Connect with The Rooted Farmhouse
Website | Facebook | Instagram

Bio Caitlin is a brand strategist/professional photographer turned blogger. While continuing to work as a  branding and photography consultant, she is growing her blog The Rooted Farmhouse – a gardening, food, and slow-living blog.


  • A good brand helps a visual presentation streamline across all platforms and represents you professionally.
  • People connect visually to businesses.
  • Good content is not enough to stand out.
  • Stay true to your niche with branding.
  • Understand who your readers are.
  • Create a brand guide so you can share it with the team and can refer to it.
  • Photography is just as important to your visual branding as fonts and colors.
  • Using presets with your photography can help you stay consistent.
  • Do an overall audit of your site’s branding.


Click for full script.

EBT421 – Caitlin Ritchie

Intro: Food bloggers.
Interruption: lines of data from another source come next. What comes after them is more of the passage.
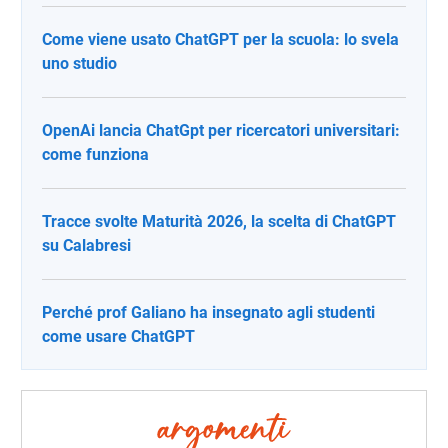
Come viene usato ChatGPT per la scuola: lo svela
uno studio
OpenAi lancia ChatGpt per ricercatori universitari:
come funziona
Tracce svolte Maturità 2026, la scelta di ChatGPT
su Calabresi
Perché prof Galiano ha insegnato agli studenti
come usare ChatGPT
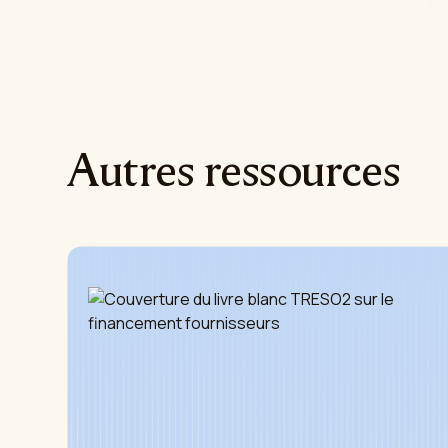
Autres ressources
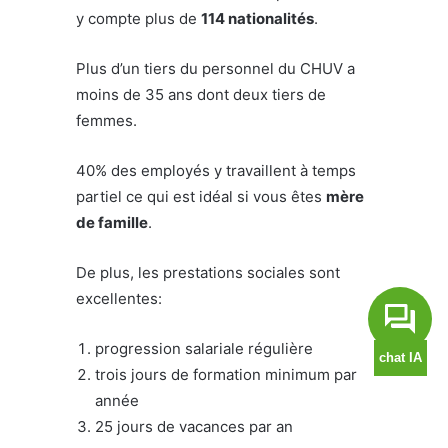
y compte plus de
114 nationalités
.
Plus d’un tiers du personnel du CHUV a
moins de 35 ans dont deux tiers de
femmes.
40% des employés y travaillent à temps
partiel ce qui est idéal si vous êtes
mère
de famille
.
De plus, les prestations sociales sont
excellentes:
progression salariale régulière
trois jours de formation minimum par
année
25 jours de vacances par an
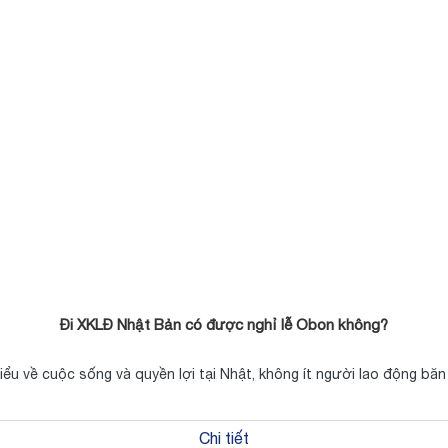
Đi XKLĐ Nhật Bản có được nghỉ lễ Obon không?
hiểu về cuộc sống và quyền lợi tại Nhật, không ít người lao động b
Chi tiết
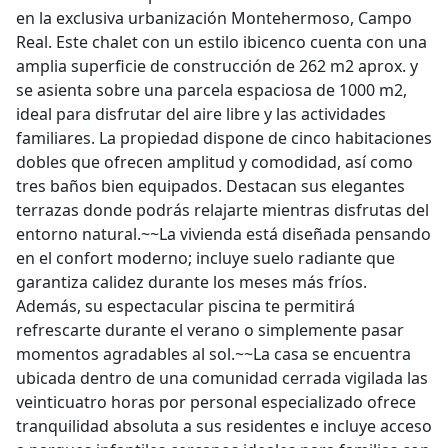
en la exclusiva urbanización Montehermoso, Campo
Real. Este chalet con un estilo ibicenco cuenta con una
amplia superficie de construcción de 262 m2 aprox. y
se asienta sobre una parcela espaciosa de 1000 m2,
ideal para disfrutar del aire libre y las actividades
familiares. La propiedad dispone de cinco habitaciones
dobles que ofrecen amplitud y comodidad, así como
tres baños bien equipados. Destacan sus elegantes
terrazas donde podrás relajarte mientras disfrutas del
entorno natural.~~La vivienda está diseñada pensando
en el confort moderno; incluye suelo radiante que
garantiza calidez durante los meses más fríos.
Además, su espectacular piscina te permitirá
refrescarte durante el verano o simplemente pasar
momentos agradables al sol.~~La casa se encuentra
ubicada dentro de una comunidad cerrada vigilada las
veinticuatro horas por personal especializado ofrece
tranquilidad absoluta a sus residentes e incluye acceso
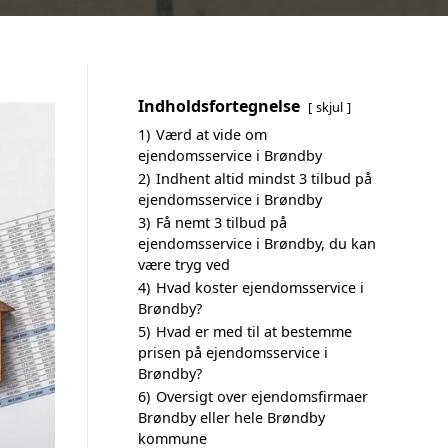
Indholdsfortegnelse
skjul
1)
Værd at vide om
ejendomsservice i Brøndby
2)
Indhent altid mindst 3 tilbud på
ejendomsservice i Brøndby
3)
Få nemt 3 tilbud på
ejendomsservice i Brøndby, du kan
være tryg ved
4)
Hvad koster ejendomsservice i
Brøndby?
5)
Hvad er med til at bestemme
prisen på ejendomsservice i
Brøndby?
6)
Oversigt over ejendomsfirmaer
Brøndby eller hele Brøndby
kommune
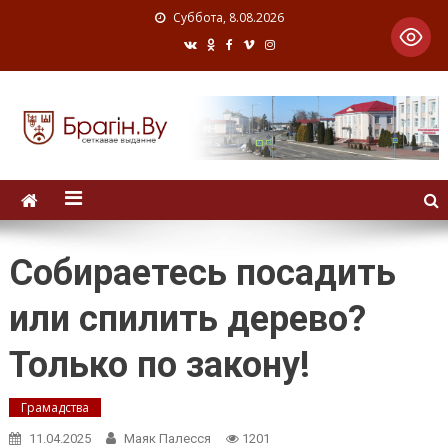
Суббота, 8.08.2026
Собираетесь посадить
или спилить дерево?
Только по закону!
Грамадства
11.04.2025
Маяк Палесся
1201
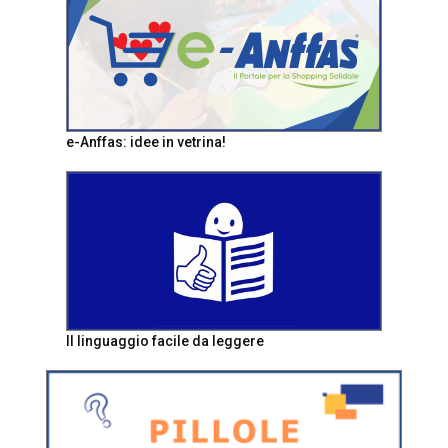
e-Anffas: idee in vetrina!
Il linguaggio facile da leggere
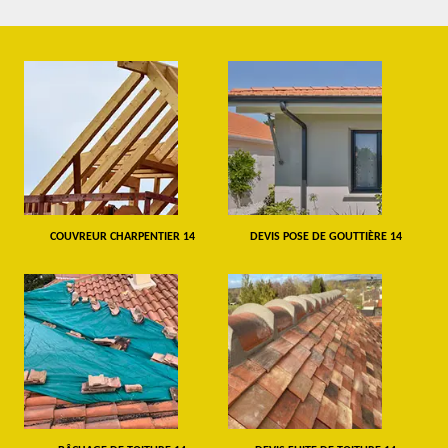
COUVREUR CHARPENTIER 14
DEVIS POSE DE GOUTTIÈRE 14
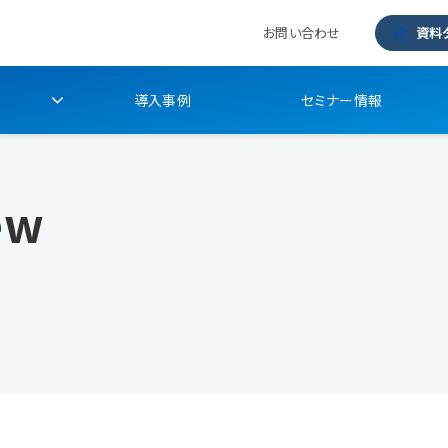
お問い合わせ
資料
導入事例
セミナー情報
ew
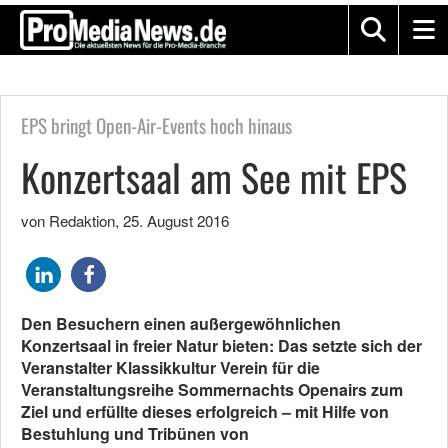
EPS bringt Open-Air-Events hoch hinaus
Konzertsaal am See mit EPS
von Redaktion
,
25. August 2016
Den Besuchern einen außergewöhnlichen
Konzertsaal in freier Natur bieten: Das setzte sich der
Veranstalter Klassikkultur Verein für die
Veranstaltungsreihe Sommernachts Openairs zum
Ziel und erfüllte dieses erfolgreich – mit Hilfe von
Bestuhlung und Tribünen von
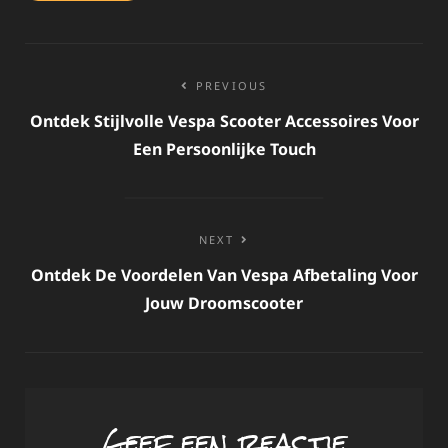
Bericht
PREVIOUS
navigatie
Ontdek Stijlvolle Vespa Scooter Accessoires Voor
Een Persoonlijke Touch
NEXT
Ontdek De Voordelen Van Vespa Afbetaling Voor
Jouw Droomscooter
Geef een reactie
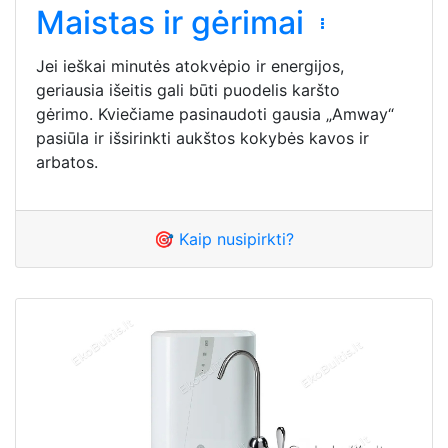
Maistas ir gėrimai
Jei ieškai minutės atokvėpio ir energijos,
geriausia išeitis gali būti puodelis karšto
gėrimo. Kviečiame pasinaudoti gausia „Amway“
pasiūla ir išsirinkti aukštos kokybės kavos ir
arbatos.
🎯 Kaip nusipirkti?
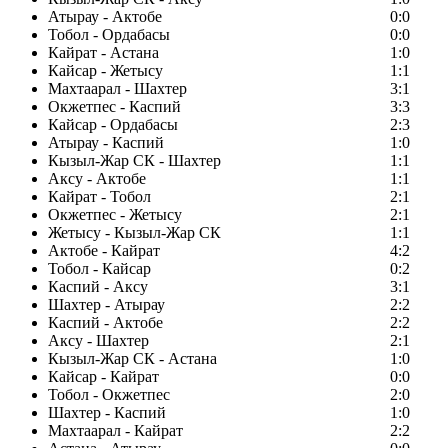
Атырау - Актобе
0:0
Тобол - Ордабасы
0:0
Кайрат - Астана
1:0
Кайсар - Жетысу
1:1
Махтаарал - Шахтер
3:1
Окжетпес - Каспий
3:3
Кайсар - Ордабасы
2:3
Атырау - Каспий
1:0
Кызыл-Жар СК - Шахтер
1:1
Аксу - Актобе
1:1
Кайрат - Тобол
2:1
Окжетпес - Жетысу
2:1
Жетысу - Кызыл-Жар СК
1:1
Актобе - Кайрат
4:2
Тобол - Кайсар
0:2
Каспий - Аксу
3:1
Шахтер - Атырау
2:2
Каспий - Актобе
2:2
Аксу - Шахтер
2:1
Кызыл-Жар СК - Астана
1:0
Кайсар - Кайрат
0:0
Тобол - Окжетпес
2:0
Шахтер - Каспий
1:0
Махтаарал - Кайрат
2:2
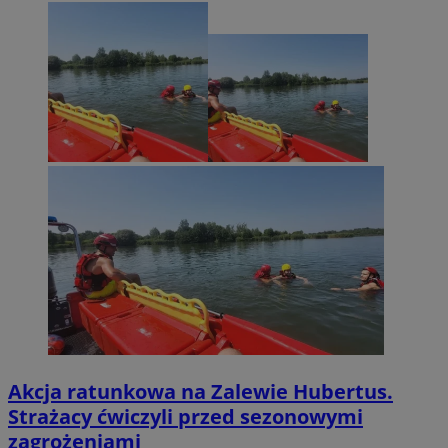
Akcja ratunkowa na Zalewie Hubertus.
Strażacy ćwiczyli przed sezonowymi
zagrożeniami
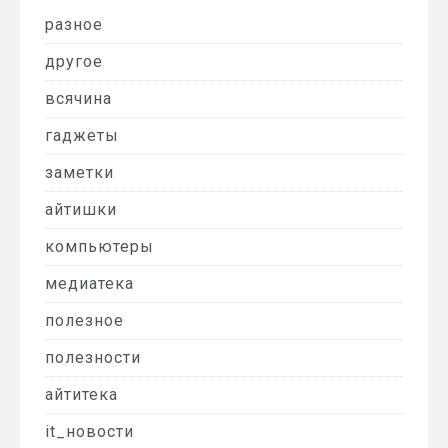
разное
другое
всячина
гаджеты
заметки
айтишки
компьютеры
медиатека
полезное
полезности
айтитека
it_новости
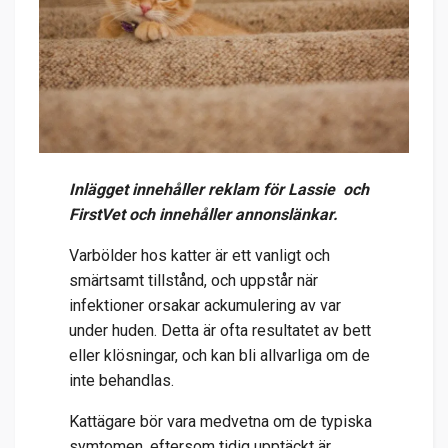
Inlägget innehåller reklam för Lassie och
FirstVet och innehåller annonslänkar.
Varbölder hos katter är ett vanligt och
smärtsamt tillstånd, och uppstår när
infektioner orsakar ackumulering av var
under huden. Detta är ofta resultatet av bett
eller klösningar, och kan bli allvarliga om de
inte behandlas.
Kattägare bör vara medvetna om de typiska
symtomen, eftersom tidig upptäckt är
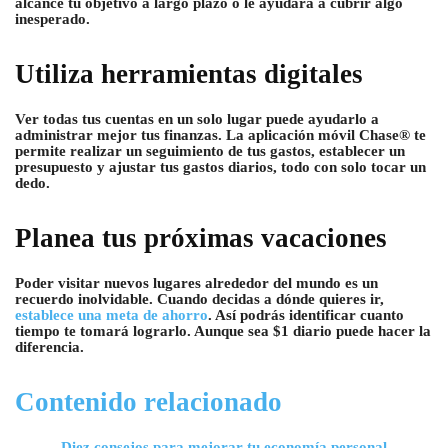
alcance tu objetivo a largo plazo o le ayudará a cubrir algo
inesperado.
Utiliza herramientas digitales
Ver todas tus cuentas en un solo lugar puede ayudarlo a
administrar mejor tus finanzas. La aplicación móvil Chase® te
permite realizar un seguimiento de tus gastos, establecer un
presupuesto y ajustar tus gastos diarios, todo con solo tocar un
dedo.
Planea tus próximas vacaciones
Poder visitar nuevos lugares alrededor del mundo es un
recuerdo inolvidable. Cuando decidas a dónde quieres ir,
establece una meta de ahorro
. Así podrás identificar cuanto
tiempo te tomará lograrlo. Aunque sea $1 diario puede hacer la
diferencia.
Contenido relacionado
Diez consejos para mejorar tu economía personal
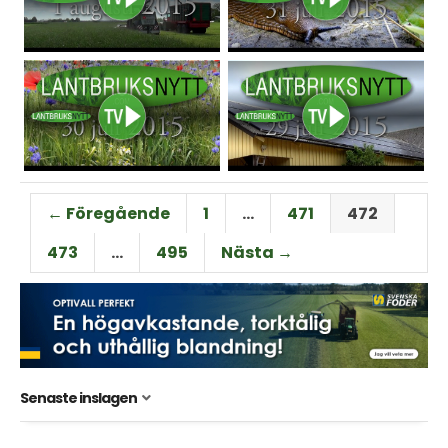
← Föregående
1
…
471
472
473
…
495
Nästa →
Senaste inslagen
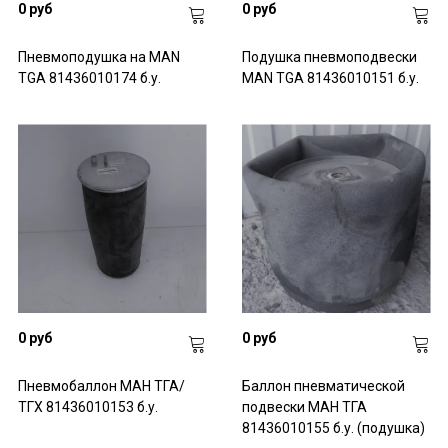
0 руб
0 руб
Пневмоподушка на MAN
Подушка пневмоподвески
TGA 81436010174 б.у.
MAN TGA 81436010151 б.у.
0 руб
0 руб
Пневмобаллон МАН ТГА/
Баллон пневматической
ТГХ 81436010153 б.у.
подвески МАН ТГА
81436010155 б.у. (подушка)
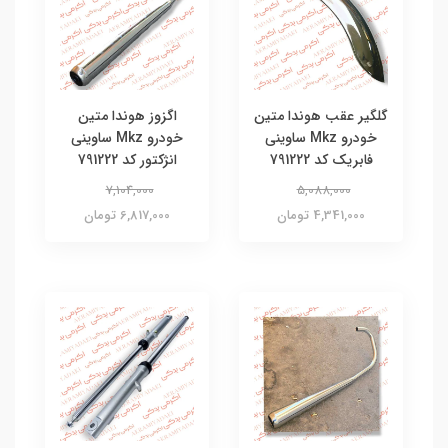
گلگیر عقب هوندا متین
اگزوز هوندا متین
خودرو Mkz ساوینی
خودرو Mkz ساوینی
فابریک کد 791222
انژکتور کد 791222
7,104,000
5,088,000
4,341,000 تومان
6,817,000 تومان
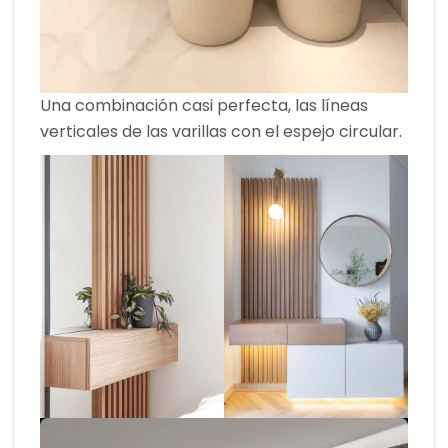
Una combinación casi perfecta, las líneas
verticales de las varillas con el espejo circular.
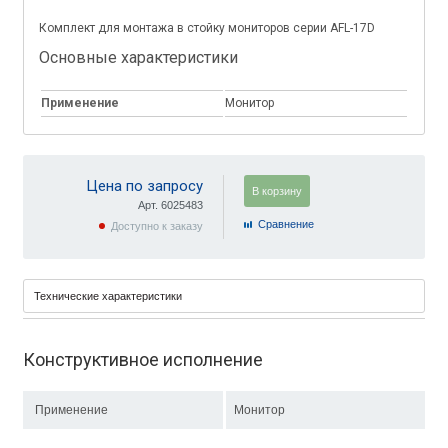
Комплект для монтажа в стойку мониторов серии AFL-17D
Основные характеристики
Применение
Монитор
Цена по запросу
В корзину
Арт. 6025483
Cравнение
Доступно к заказу
Технические характеристики
Конструктивное исполнение
Применение
Монитор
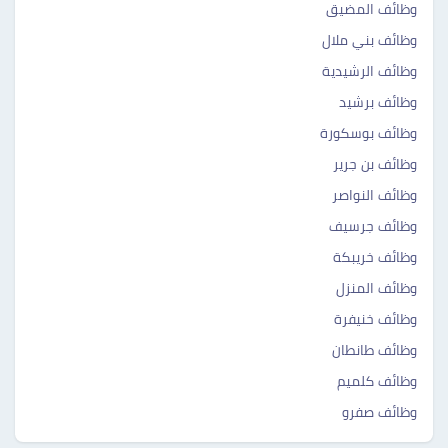
وظائف المضيق ‎‎
وظائف بني ملال ‎‎
وظائف الرشيدية ‎‎
وظائف برشيد ‎ ‎‎
وظائف بوسكورة ‎ ‎‎
وظائف بن جرير ‎‎
وظائف النواصر ‎ ‎‎
وظائف جرسيف ‎‎
وظائف خريبكة ‎‎
وظائف المنزل ‎‎
وظائف خنيفرة ‎‎
وظائف طانطان ‎‎
وظائف كلميم ‎‎
وظائف صفرو ‎‎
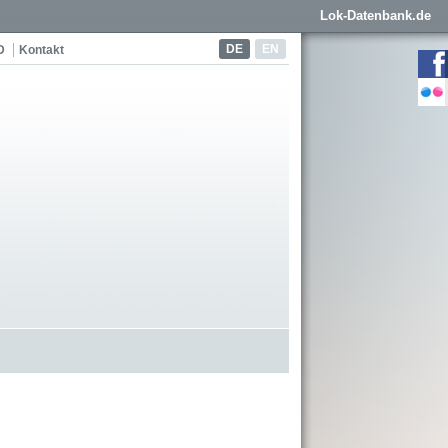
Lok-Datenbank.de
DE
EN
D
Kontakt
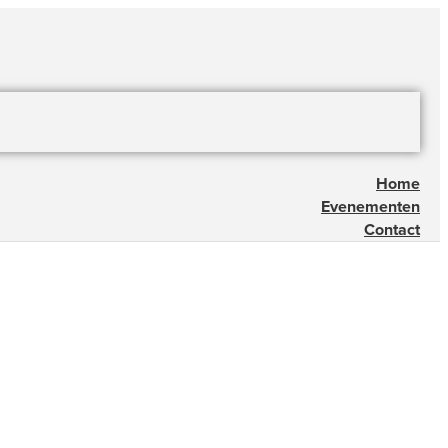
Home
Evenementen
Contact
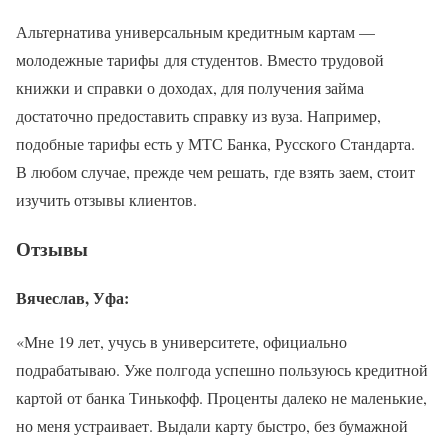
Альтернатива универсальным кредитным картам —
молодежные тарифы для студентов. Вместо трудовой
книжки и справки о доходах, для получения займа
достаточно предоставить справку из вуза. Например,
подобные тарифы есть у МТС Банка, Русского Стандарта.
В любом случае, прежде чем решать, где взять заем, стоит
изучить отзывы клиентов.
Отзывы
Вячеслав, Уфа:
«Мне 19 лет, учусь в университете, официально
подрабатываю. Уже полгода успешно пользуюсь кредитной
картой от банка Тинькофф. Проценты далеко не маленькие,
но меня устраивает. Выдали карту быстро, без бумажной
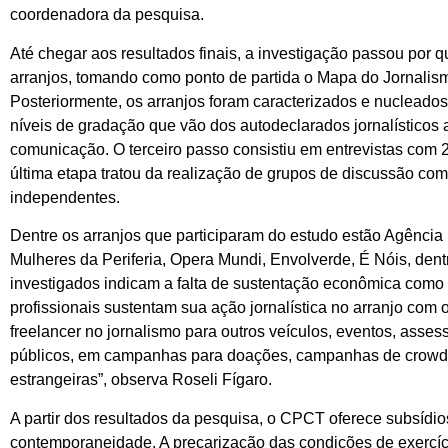
coordenadora da pesquisa.
Até chegar aos resultados finais, a investigação passou por
arranjos, tomando como ponto de partida o Mapa do Jornalis
Posteriormente, os arranjos foram caracterizados e nuclead
níveis de gradação que vão dos autodeclarados jornalísticos 
comunicação. O terceiro passo consistiu em entrevistas com 2
última etapa tratou da realização de grupos de discussão com 
independentes.
Dentre os arranjos que participaram do estudo estão Agência P
Mulheres da Periferia, Opera Mundi, Envolverde, É Nóis, dent
investigados indicam a falta de sustentação econômica como o 
profissionais sustentam sua ação jornalística no arranjo com o
freelancer no jornalismo para outros veículos, eventos, asse
públicos, em campanhas para doações, campanhas de crowdf
estrangeiras”, observa Roseli Fígaro.
A partir dos resultados da pesquisa, o CPCT oferece subsídios
contemporaneidade. A precarização das condições de exercíci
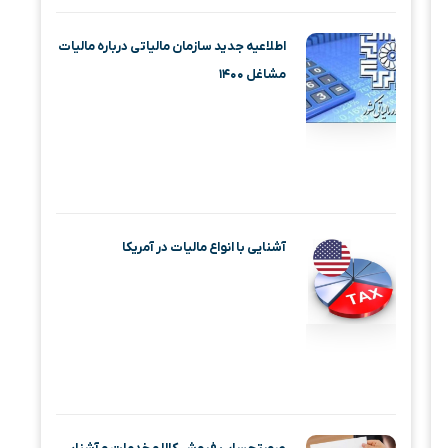
اطلاعیه جدید سازمان مالیاتی درباره مالیات
مشاغل ۱۴۰۰
آشنایی با انواع مالیات در آمریکا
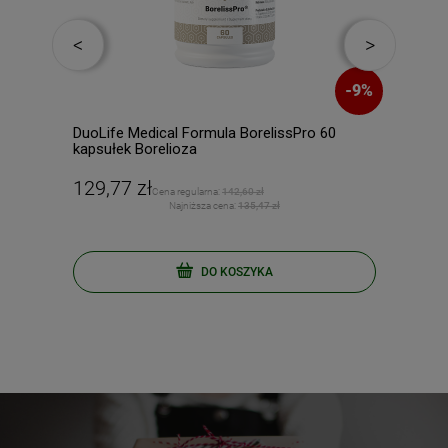
-
10
%
-
9
%
ek
DuoLife Medical Formula BorelissPro 60
DUOL
kapsułek Borelioza
PŁY
129,77 zł
139
Cena regularna:
142,60 zł
Najniższa cena:
135,47 zł
DO KOSZYKA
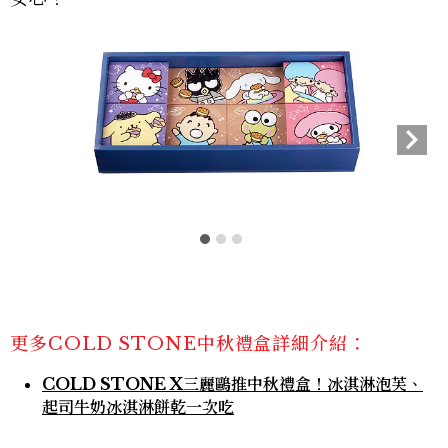
更多COLD STONE中秋禮盒詳細介紹：
COLD STONE X三麗鷗推中秋禮盒！冰淇淋泡芙、
起司牛奶冰淇淋餅乾一次吃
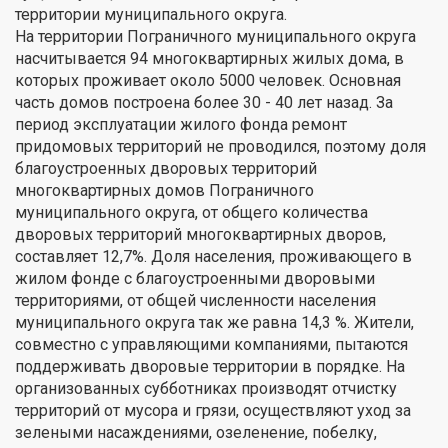
территории муниципального округа.
На территории Пограничного муниципального округа
насчитывается 94 многоквартирных жилых дома, в
которых проживает около 5000 человек. Основная
часть домов построена более 30 - 40 лет назад. За
период эксплуатации жилого фонда ремонт
придомовых территорий не проводился, поэтому доля
благоустроенных дворовых территорий
многоквартирных домов Пограничного
муниципального округа, от общего количества
дворовых территорий многоквартирных дворов,
составляет 12,7%. Доля населения, проживающего в
жилом фонде с благоустроенными дворовыми
территориями, от общей численности населения
муниципального округа так же равна 14,3 %. Жители,
совместно с управляющими компаниями, пытаются
поддерживать дворовые территории в порядке. На
организованных субботниках производят отчистку
территорий от мусора и грязи, осуществляют уход за
зелеными насаждениями, озеленение, побелку,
Hi, how are you today? Thank you so much for tuning in to the Eat Blog Talk podcast. This is the place for food bloggers to get information and inspiration to accelerate their blog’s growth and ultimately help you to achieve your freedom, whether that’s financial, personal, or professional.

I’m Megan Porta and I’ve been a food blogger for over 12 years. I understand how isolating food blogging can be at times. I’m on a mission to motivate, inspire, and most importantly, let each and every food blogger, including you, know that you are heard and supported. 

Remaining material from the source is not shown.